Holoman brushed a lock of shining brown hair from his eyes. ‘Allegations are frequently made that AfterLife favours the wealthy in its selectees. It does not. Nor could the ballots be rigged. All randomising programs are openly available. AfterLife maintains only one totally protected secret, and that is the neurid. Total protection of the neurid allows everything else to be entirely open. AfterLife is fully System-monitored and rigorously controlled.’ Holoman began to walk, the cam following him through blocks of pulsing data, murmuring voices fading up and falling away. She heard the clipped consonants of Vegaschrist, the glottals of Heartsease, voices of the old and the young, women and men, and the fragments of text swimming across the screen –
… The one thing that sustained me…
… She never realised…
… When he finally died…
As it all subsided, Holoman said, ‘Let’s look at the facts. There is a potential AfterLife neurid for every birth on every planet in the System except – of their own choice – Gehenna and the unsaid planet.’
Holoman was, as always, padding the so-called Special. Razer started working out how she was going to fit Bale into a TruTale. She always got good response figures when she put herself into them. A bit of sex didn’t hurt, either. And people liked to think they were learning something new on TruTales, just like they did with AfterLife, even if they couldn’t register a judgement on a TruTale.
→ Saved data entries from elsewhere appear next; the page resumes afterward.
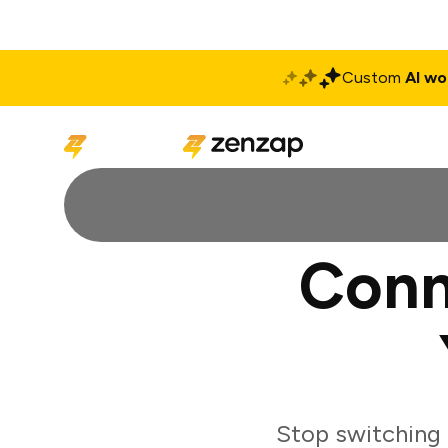
Custom
AI wo
Solutions
Produ
Conn
Stop switching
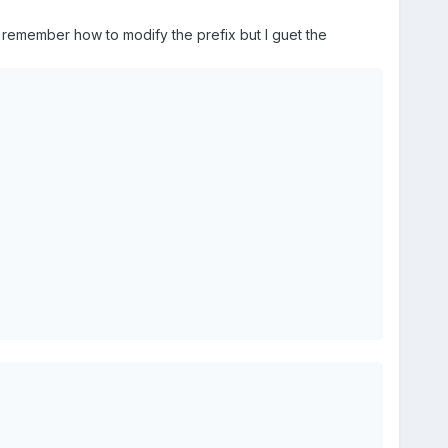
I remember how to modify the prefix but I guet the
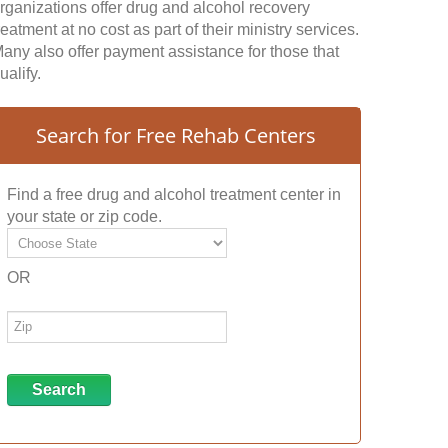
rganizations offer drug and alcohol recovery
reatment at no cost as part of their ministry services.
any also offer payment assistance for those that
ualify.
Search for Free Rehab Centers
Find a free drug and alcohol treatment center in
your state or zip code.
OR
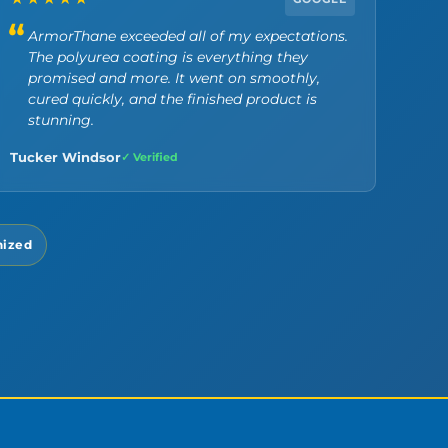
ArmorThane exceeded all of my expectations.
The polyurea coating is everything they
promised and more. It went on smoothly,
cured quickly, and the finished product is
stunning.
Tucker Windsor
✓ Verified
nized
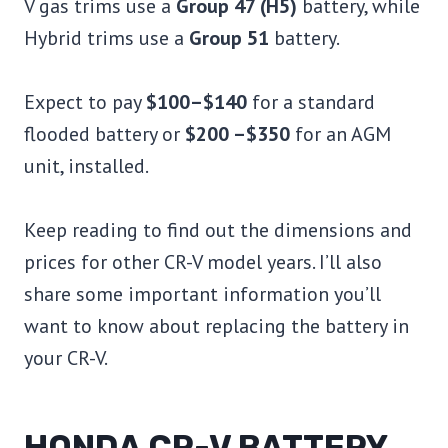
V gas trims use a
Group 47 (H5)
battery, while
Hybrid trims use a
Group 51
battery.
Expect to pay
$100–$140
for a standard
flooded battery or
$200 –$350
for an AGM
unit, installed.
Keep reading to find out the dimensions and
prices for other CR-V model years. I’ll also
share some important information you’ll
want to know about replacing the battery in
your CR-V.
HONDA CR-V BATTERY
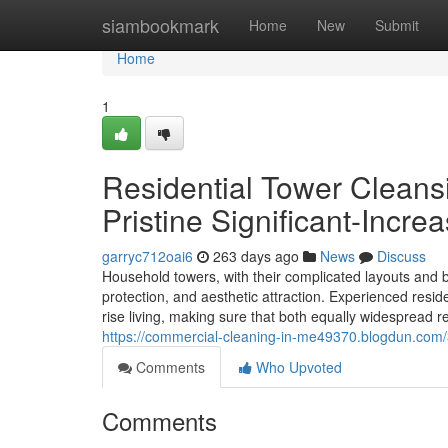
Home
siambookmark
Home
New
Submit
Home
1
Residential Tower Clean
Pristine Significant-Incre
garryc712oai6
263 days ago
News
Discuss
Household towers, with their complicated layouts and 
protection, and aesthetic attraction. Experienced residen
rise living, making sure that both equally widespread r
https://commercial-cleaning-in-me49370.blogdun.com/3
Comments
Who Upvoted
Comments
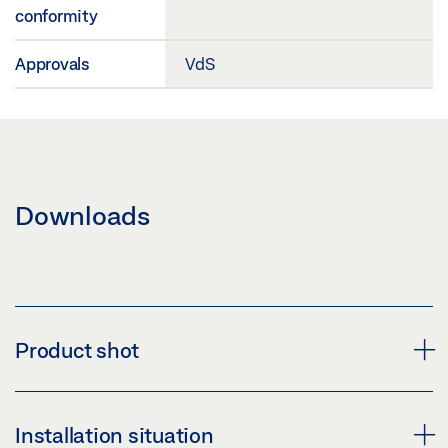
conformity
Approvals
VdS
Downloads
Product shot
MBZ 300 N48K
Installation situation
Bale’s reminiscences were heavy on violence and tech. It wouldn’t be hard to wrap a story around him.
Holoman had moved on to neurid-placement. ‘Parents may decline to participate on a child’s behalf, of course, though the statutory AfterLife tax cannot be revoked. In rare situations where facil
ities are not immediately available at birth, neurid-implantation can be carried out within the first year of life.’
The caffé was kicking in. She tried to start the Bale story in her head, but found herself thinking about his problems rather than his narrative potential. He lived for Pax. What would he be without it?
Was she worrying about him?
The possibility of that sat her up more than the caffé. She’d met more interesting men, and far more attractive than Bale. His stories were good and his bluntness was appealing, and that was all.
No, her only worry was that she might not gather everything Bale had to say before TruTales moved her on.
‘The neurid is pluripotent-cell-based, cheap to produce, and implanted via a simple cranial infiltration. Its production is subsidised by the System. The randomised distribution of placebo neurids is AI-moderated, although the overall use of placebos is diminishing year-on-year as new memory storage facilities are introduced, thus expanding the AfterLife database. The only person in the participating System who cannot be implanted is me.’ He passed a hand theatrically through his own torso, demonstrating his unreality, and finally returned to Ajeenas Rialobon.
Razer didn’t need to see the detail of Rialobon’s killings and capture again. Tonight there were a few brain images she hadn’t seen before, some new detail about a couple of the victims and a series of interviews with the suspiciously growing catalogue of people who claimed to have escaped Rialobon’s knives. Holoman said, ‘For Civil Liberty reasons, remember, AfterLife information is never made available to Pax or Justix. It is not even known whether Rialobon himself had an active neurid.’
She was still thinking about Bale. She was taking too long over him. So what if she liked his company? It was still work. Or maybe it was a rest she needed at the moment, a bit of conversation instead of her usual questioning and recording. The reason didn’t matter, though. She really should have finished with him by now. She’d already spent over a month in Lookout, far longer than she spent in most places.